Department of Statistics at University of California, Los Angeles, CA 90095, USA.
Bioinformatics. 2010 Feb 1;26(3):341-7. doi: 10.1093/bioinformatics/btp671. Epub 2009 Dec 9.
Various clustering methods have been applied to microarray gene expression data for identifying genes with similar expression profiles. As the biological annotation data accumulated, more and more genes have been organized into functional categories. Functionally related genes may be regulated by common cellular signals, thus likely to be co-expressed. Consequently, utilizing the rapidly increasing functional annotation resources such as Gene Ontology (GO) to improve the performance of clustering methods is of great interest. On the opposite side of clustering, there are genes that have distinct expression profiles and do not co-express with other genes. Identification of these scattered genes could enhance the performance of clustering methods.
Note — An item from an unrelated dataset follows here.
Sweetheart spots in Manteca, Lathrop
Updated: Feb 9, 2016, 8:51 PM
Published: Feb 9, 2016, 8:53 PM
We developed a new clustering algorithm, Dynamically Weighted Clustering with Noise set (DWCN), which makes use of gene annotation information and allows for a set of scattered genes, the noise set, to be left out of the main clusters. We tested the DWCN method and contrasted its results with those obtained using several common clustering techniques on a simulated dataset as well as on two public datasets: the Stanford yeast cell-cycle gene expression data, and a gene expression dataset for a group of genetically different yeast segregants.
Our method produces clusters with more consistent functional annotations and more coherent expression patterns than existing clustering techniques.
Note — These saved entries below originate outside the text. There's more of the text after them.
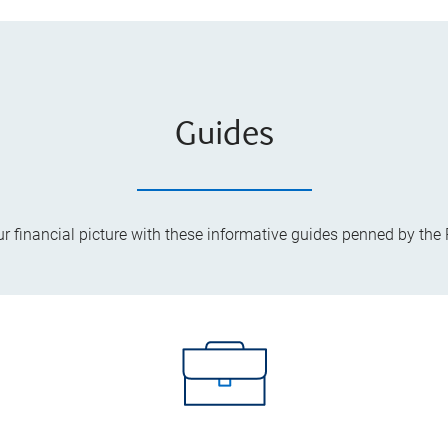
Guides
ur financial picture with these informative guides penned by the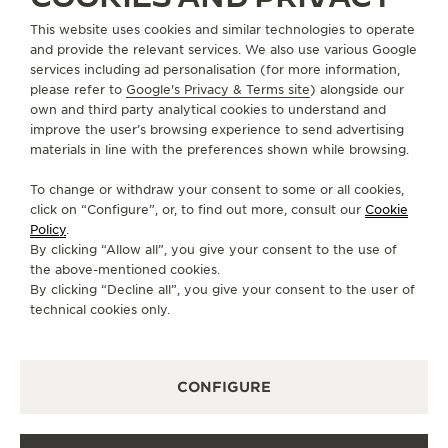
This website uses cookies and similar technologies to operate
+852 2899 2205
and provide the relevant services. We also use various Google
DIRECTIONS
services including ad personalisation (for more information,
please refer to
Google's Privacy & Terms site
) alongside our
BOUTIQUE.PRINCESBUILDING@JAEGER-
own and third party analytical cookies to understand and
LECOULTRE.COM
improve the user’s browsing experience to send advertising
materials in line with the preferences shown while browsing.
MONDAY
10:00 - 19:00
To change or withdraw your consent to some or all cookies,
TUESDAY
10:00 - 19:00
click on “Configure”, or, to find out more, consult our
Cookie
WEDNESDAY
10:00 - 19:00
Policy
.
By clicking “Allow all”, you give your consent to the use of
THURSDAY
10:00 - 19:00
the above-mentioned cookies.
FRIDAY
10:00 - 19:00
By clicking “Decline all”, you give your consent to the user of
technical cookies only.
SATURDAY
10:00 - 19:00
SUNDAY
10:00 - 18:00
CONFIGURE
AVAILABLE SERVICES
FUNCTIONAL CHECK
It is possible to do a functionnal check in this boutique.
Supplementary data are available at Bioinformatics online.
各种聚类方法已被应用于微阵列基因表达数据,以识别具有相似表达谱的基因。随着生物注释数据的积累,越来越多的基因被组织成功能类别。功能相关的基因可能受到共同的细胞信号的调节,因此可能会共表达。因此,利用基因本体论 (GO) 等快速增长的功能注释资源来提高聚类方法的性能是非常有意义的。在聚类的对立面,有一些具有独特表达谱且不与其他基因共表达的基因。识别这些分散的基因可以提高聚类方法的性能。
我们开发了一种新的聚类算法,即具有噪声集的动态加权聚类 (DWCN),该算法利用基因注释信息,并允许将一组分散的基因,即噪声集,排除在主要聚类之外。我们在模拟数据集以及两个公共数据集上测试了 DWCN 方法,并将其结果与几种常用聚类技术的结果进行了对比:斯坦福酵母细胞周期基因表达数据集,以及一组遗传上不同的酵母分离子的基因表达数据集。
与现有聚类技术相比,我们的方法产生的聚类具有更一致的功能注释和更一致的表达模式。
补充数据可在生物信息学在线获得。